Tuesday, January 8, 2013

Learning About Gays - Tis Very Icky

A recent article on Focus On the Families CitizenLink blog told the story of a parent in California who is aghast that his children are now going to be taught about the positive impacts that LGBT individuals have made on American society. Considering that the article is titled, “Parent Questions California Law Promoting Gay Agenda”, you would think that Focus was shining a spotlight on some nefarious curriculum that was forcing heterosexual children to do scary “homosexual” things.  But no, instead the father – Stan Wasbin  – is complaining that schools are now being politicized because the FAIR Act mandates that the positive impacts on history by LGBT people are taught.

In his three page letter to his local school board, Wasbin tries to play down his individual homophobia, asserting that “If someone has made an important contribution — and that person happens to be classified as LGBT — then by all means let’s teach our children about that person, but not because of that person’s sexual-identity group.”. Yet other parts of Wasbin’s letter show his true intentions, as he asserts that the school should not, “further burden our teachers by forcing them to teach LGBT material, a subject that so readily lends itself to propaganda and which can engender sexual confusion.

The first argument that Wasbin gives is one which can be readily debated.
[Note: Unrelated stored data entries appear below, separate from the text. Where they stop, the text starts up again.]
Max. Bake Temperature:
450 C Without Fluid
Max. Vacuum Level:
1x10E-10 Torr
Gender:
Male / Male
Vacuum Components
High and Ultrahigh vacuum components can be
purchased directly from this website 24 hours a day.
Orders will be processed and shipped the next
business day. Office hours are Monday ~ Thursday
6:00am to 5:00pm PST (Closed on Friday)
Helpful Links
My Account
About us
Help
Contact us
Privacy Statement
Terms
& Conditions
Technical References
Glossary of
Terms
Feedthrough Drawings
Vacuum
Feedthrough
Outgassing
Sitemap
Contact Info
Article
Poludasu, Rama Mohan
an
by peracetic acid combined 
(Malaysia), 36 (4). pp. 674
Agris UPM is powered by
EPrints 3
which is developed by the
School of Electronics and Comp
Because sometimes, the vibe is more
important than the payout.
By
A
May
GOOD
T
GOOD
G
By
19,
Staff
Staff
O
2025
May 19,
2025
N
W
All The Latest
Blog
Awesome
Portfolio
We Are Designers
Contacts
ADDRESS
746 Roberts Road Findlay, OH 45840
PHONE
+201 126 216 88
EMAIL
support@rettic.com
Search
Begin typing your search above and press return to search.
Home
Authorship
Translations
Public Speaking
This viewpoint may make sense, as many good people believe that, given the short amount of time dedicated to social science in K-12, the deeds of the individual should be why we study that person in history, rather than their race/sexual orientation/gender. Others, arguing in opposition to such a belief, will argue that not only should our educational system embrace diversity – and teach about the different communities that make up our American fabric – but that teaching about the accomplishments of LGBT individuals is important for LGBT students in those schools, as it gives them much needed role models.
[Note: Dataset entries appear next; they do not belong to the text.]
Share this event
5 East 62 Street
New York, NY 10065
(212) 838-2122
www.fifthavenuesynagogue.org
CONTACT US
Yet the other arguments that Wasbin gives us, shows that his “concern” about the time necessary to teach this subject is just a smokescreen for his homophobia. He believes that, by teaching about the contributions of LGBT people in society, we will be sliding down the slippery slope to “propaganda” and that such teaching will cause students to be “sexually confused”. He also believes that if we “politicize” education today, tomorrow students could be learning about “gun owners, death penalty proponents, and anti-abortion activists”. Wasbin is engaging in an argumentation style that many of us within the LGBT community are used too. In his arguments about sexual confusion and comparison to gun owners, Wasbin is underhandedly asserting that LGBT people are defined by their actions, rather than their orientation. In claiming that teaching about great historical figures who are LGBT could cause sexual confusion, Wasbin is falling into the fallacy that if someone is pressured enough, they can be “turned"  gay. In claiming that we are like gun owners or anti-abortion activists, he is whittling us down to our actions, rather than recognizing that we are real people who have a different sexual orientation than he does.

It is not surprising that Wasbin believes that we are LGBT because of our actions, for that is what people like him have been taught for years. Focus on the Family even, in their “analysis” of this situation, claims that “California has allowed classes to be politicized by adult identity politics like this”. The opponents of equality – like Focus on the Family – HAVE to define us by our actions to continue to engage in their pattern of stigma and hate. If they acknowledge that sexual orientation (whether homosexual or heterosexual) is immutable and inborn, they will have lost the culture war, because Americans are loath to use the law to discriminate against something which one has no control over. That is why bills like California’s FAIR Act are so important and we we need to advocate for similar laws across the country; because instead of treating us as a collection of our actions, such an educational strategy recognizes that we are instead defined by who we are inside. And it is through such education, that we will win our rights.